Segment positions itself as a Customer Data Infrastructure or CDI. What that actually means is that they see themselves as the glue that binds any and all customer data points in order to create a holistic view of all interactions of a company with a customer. They don’t limit themselves to web data or CRM data. Their solution aims to bridge & unify all existing data silos.
In order to do so Segment spans a series of areas:
1. Data collection
Starting a Segment implementation track starts with building a tracking plan. This means we’ll be looking which elements should be tracked, which metadata should be attached to each element (Segment calls this properties) and how and when to identify users together with their associated traits. Segment uses a specific syntax that consists of different commands to track events or identify users. As the term CDI insinuates Segment is a core infrastructural element. Therefore implementing Segment requires the work of developers. Where more classic data collection technologies such as Tag Management Systems focus on deploying marketing tags only by piggybacking on the existing infrastructure (such as a dataLayer), Segment’s focus goes way beyond that (and thus requires a different setup). Segment is capable of ingesting data from all kinds of sources such as websites, applications, databases, CRM’s, advertising platforms, payment systems, etc.

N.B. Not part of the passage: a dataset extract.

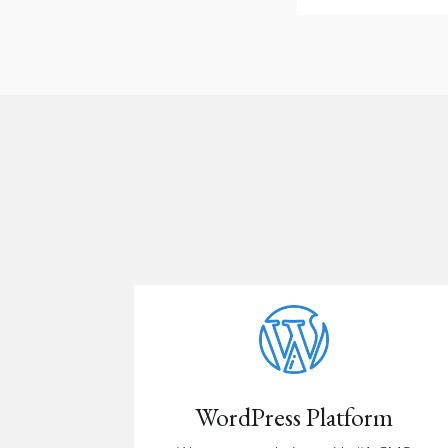
WordPress Platform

2. Quality assurance & control
As Segment’s objective is to collect data once, stitch it together & dispatch it to a series of applications, it’s rigorous when it comes to data quality. Segment comes with built-in quality assurance capabilities called protocols (think of the likes of Hub’Scan or ObservePoint). Protocols verify any incoming data points and compare it against the initial tracking plan and expected results. As soon as non-compliant elements are being ingested by Segment approval to process the data will be requested. Segment users can choose to allow these data points or to omit them from being passed on to the applications connected to Segment’s CDI.
3. Unification
Segment’s main objective, next to collecting clean data, is to ensure unification. Segment uses a userID using an identify method to track users & unify data across all of their interactions. This means that separate interactions on different platforms such as web, application & even call center can be stitched & attributed to a single user.
4. Data library building
Once data passes the QA & control procedures data is ingested in Segment’s data library or schema. This library is then used to dispatch data to any output application. This is now the collection of master data from which all other platforms & applications will be fed.
5. Data dispatching
From the data library additional applications can be connected. Think of things like analytics solutions (Google Analytics, Mixpanel, Amplitude, etc), CRM systems (HubSpot, Salesforce, ect), advertising platforms (Facebook, DoubleClick, Criteo, AppNexus, etc), Raw data storage (Redshift, Bigquery, Snowflake, etc) and many others.
Even though this is a very short introduction and it only addresses a fraction of Segment’s capabilities, it’s clear that Segment is a new breed of products focused on building data pipelines that consolidate all data point around a single customer in order to derive actionable insights & put them into play. Are you looking for clean & unified data at user-level in order to feed systems that provide insights on the customer journey or build applications to enhance it, then Segment is your go-to platform.